No assessment has been made by the Department on the potential effect of not including specific recommendations on metastatic symptoms in the National Institute for Health and Care Excellence (NICE) guideline for suspected cancer published in June 2015. However, we recognise that metastatic cancers can present with vague or unusual symptoms that might be harder to diagnose quickly.

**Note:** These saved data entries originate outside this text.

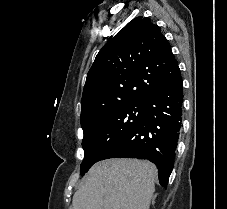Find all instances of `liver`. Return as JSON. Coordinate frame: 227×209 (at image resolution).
<instances>
[{
    "label": "liver",
    "instance_id": "1",
    "mask_svg": "<svg viewBox=\"0 0 227 209\" xmlns=\"http://www.w3.org/2000/svg\"><path fill=\"white\" fill-rule=\"evenodd\" d=\"M88 173L73 197V209H149L157 175L149 161L107 159Z\"/></svg>",
    "mask_w": 227,
    "mask_h": 209
}]
</instances>
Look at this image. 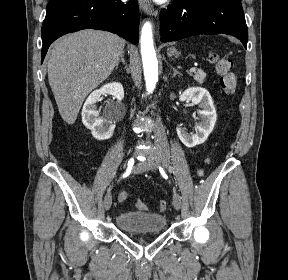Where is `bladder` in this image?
Returning a JSON list of instances; mask_svg holds the SVG:
<instances>
[{
    "label": "bladder",
    "instance_id": "31cf9c89",
    "mask_svg": "<svg viewBox=\"0 0 288 280\" xmlns=\"http://www.w3.org/2000/svg\"><path fill=\"white\" fill-rule=\"evenodd\" d=\"M165 215L154 212H121L115 218L118 229L127 233H152L165 229Z\"/></svg>",
    "mask_w": 288,
    "mask_h": 280
}]
</instances>
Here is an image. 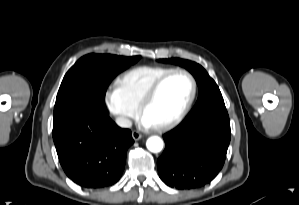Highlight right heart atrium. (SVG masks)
Instances as JSON below:
<instances>
[{
    "mask_svg": "<svg viewBox=\"0 0 299 205\" xmlns=\"http://www.w3.org/2000/svg\"><path fill=\"white\" fill-rule=\"evenodd\" d=\"M104 104L120 126H128L137 115V109L126 102L117 86H113L105 92Z\"/></svg>",
    "mask_w": 299,
    "mask_h": 205,
    "instance_id": "right-heart-atrium-1",
    "label": "right heart atrium"
}]
</instances>
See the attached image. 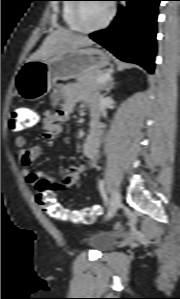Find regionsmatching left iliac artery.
<instances>
[{"mask_svg":"<svg viewBox=\"0 0 180 299\" xmlns=\"http://www.w3.org/2000/svg\"><path fill=\"white\" fill-rule=\"evenodd\" d=\"M98 186H99V190L102 194V197L104 199L105 205H107L108 204V198H107V194H106L105 188H104V181L100 180L99 183H98Z\"/></svg>","mask_w":180,"mask_h":299,"instance_id":"left-iliac-artery-1","label":"left iliac artery"}]
</instances>
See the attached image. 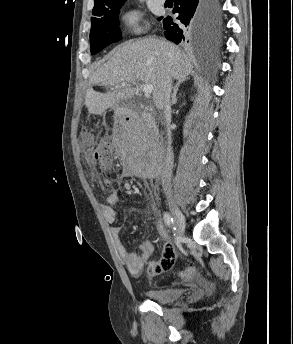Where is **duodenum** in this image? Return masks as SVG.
<instances>
[{"label": "duodenum", "instance_id": "obj_1", "mask_svg": "<svg viewBox=\"0 0 293 344\" xmlns=\"http://www.w3.org/2000/svg\"><path fill=\"white\" fill-rule=\"evenodd\" d=\"M143 120L145 121V123L148 127H150V128L153 127L154 121L150 116L144 115ZM136 121H137V117L133 114H125L123 112L119 113V116H118V123L119 124L133 123Z\"/></svg>", "mask_w": 293, "mask_h": 344}]
</instances>
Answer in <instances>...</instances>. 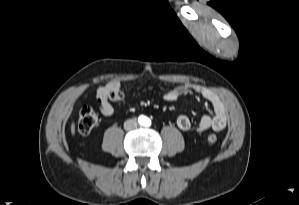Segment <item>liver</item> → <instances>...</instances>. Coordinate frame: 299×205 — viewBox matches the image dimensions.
<instances>
[{
	"instance_id": "obj_1",
	"label": "liver",
	"mask_w": 299,
	"mask_h": 205,
	"mask_svg": "<svg viewBox=\"0 0 299 205\" xmlns=\"http://www.w3.org/2000/svg\"><path fill=\"white\" fill-rule=\"evenodd\" d=\"M71 133H72L73 136L75 135V124H74V122H72V124H71Z\"/></svg>"
}]
</instances>
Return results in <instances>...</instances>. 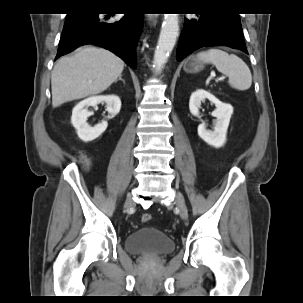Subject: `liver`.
<instances>
[{
	"label": "liver",
	"instance_id": "obj_1",
	"mask_svg": "<svg viewBox=\"0 0 303 303\" xmlns=\"http://www.w3.org/2000/svg\"><path fill=\"white\" fill-rule=\"evenodd\" d=\"M124 69V62L108 50L86 46L59 59L51 76L54 108L105 91Z\"/></svg>",
	"mask_w": 303,
	"mask_h": 303
}]
</instances>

The scopes of NICE guidelines are developed through consultation with stakeholders, including patient groups. NICE has advised that during the scope consultation for the clinical guideline on suspected cancer, it was noted that recommendations on recurrence or metastases would be better placed in site specific cancer guidance. ‘Suspected cancer: recognition and referral’ is designed to help general practitioners (GPs) refer people with suspicious symptoms promptly and to the right pathway. Some of these symptoms will be those of advanced disease, but it is not always possible to specify or exclude metastatic disease at this level of granularity.

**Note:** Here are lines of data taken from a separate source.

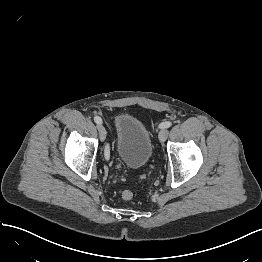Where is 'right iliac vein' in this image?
Here are the masks:
<instances>
[{"label":"right iliac vein","mask_w":262,"mask_h":262,"mask_svg":"<svg viewBox=\"0 0 262 262\" xmlns=\"http://www.w3.org/2000/svg\"><path fill=\"white\" fill-rule=\"evenodd\" d=\"M98 132H99V136H100V140L104 141L106 138V129L103 125L99 124L98 125Z\"/></svg>","instance_id":"1"}]
</instances>
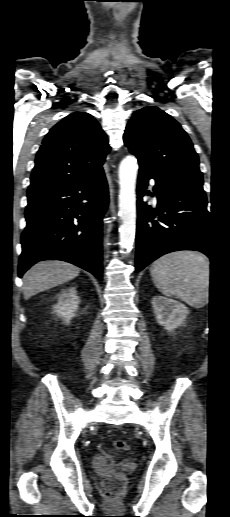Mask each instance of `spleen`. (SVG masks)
<instances>
[{
	"mask_svg": "<svg viewBox=\"0 0 230 517\" xmlns=\"http://www.w3.org/2000/svg\"><path fill=\"white\" fill-rule=\"evenodd\" d=\"M150 273L157 289L200 308L209 301V262L193 251H179L156 260Z\"/></svg>",
	"mask_w": 230,
	"mask_h": 517,
	"instance_id": "1",
	"label": "spleen"
}]
</instances>
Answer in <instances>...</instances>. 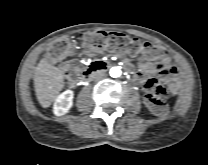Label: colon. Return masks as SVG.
<instances>
[{
	"mask_svg": "<svg viewBox=\"0 0 208 165\" xmlns=\"http://www.w3.org/2000/svg\"><path fill=\"white\" fill-rule=\"evenodd\" d=\"M82 46L85 52L93 53L101 51L107 47L114 49L120 54L135 55L148 52L154 57H163L167 51L159 45L142 42L137 38L118 32L94 31L86 32L81 36ZM70 54V44L66 39H57L46 52V59L49 62H61ZM175 86H158L154 95L148 97V104L157 114H164L167 106L165 97L173 91Z\"/></svg>",
	"mask_w": 208,
	"mask_h": 165,
	"instance_id": "5ec220e1",
	"label": "colon"
}]
</instances>
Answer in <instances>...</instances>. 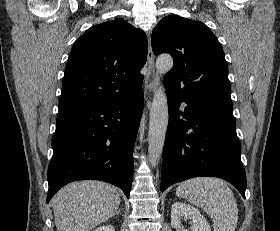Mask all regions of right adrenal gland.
<instances>
[{
	"instance_id": "right-adrenal-gland-1",
	"label": "right adrenal gland",
	"mask_w": 280,
	"mask_h": 231,
	"mask_svg": "<svg viewBox=\"0 0 280 231\" xmlns=\"http://www.w3.org/2000/svg\"><path fill=\"white\" fill-rule=\"evenodd\" d=\"M121 209H118V211H115L114 215H119Z\"/></svg>"
}]
</instances>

NICE developed a guideline in 2010 on metastatic malignant disease of unknown primary origin in adults: diagnosis and management.
More generally, Wave 2 of the Accelerate, Coordinate, Evaluate programme led by NHS England is under way, testing a new, multi-disciplinary diagnostic centre approach to diagnosing patients. The model is focussed on patients with vague or unclear but concerning symptoms, to ensure they receive a diagnosis as quickly as possible. If successful, multi-disciplinary diagnostic centres will enable patients to receive a suite of tests following referral from their GP, avoiding a situation where patients go between primary and secondary care and multiple specialisms several times before receiving a diagnosis.
A new Diagnostic Capacity Fund has been rolled out to support initiatives to build the capacity and capability of diagnostic services across the country. The fund will focus on redesigning and streamlining patient pathways, to ensure that patients receive the right tests at the right time, as efficiently as possible.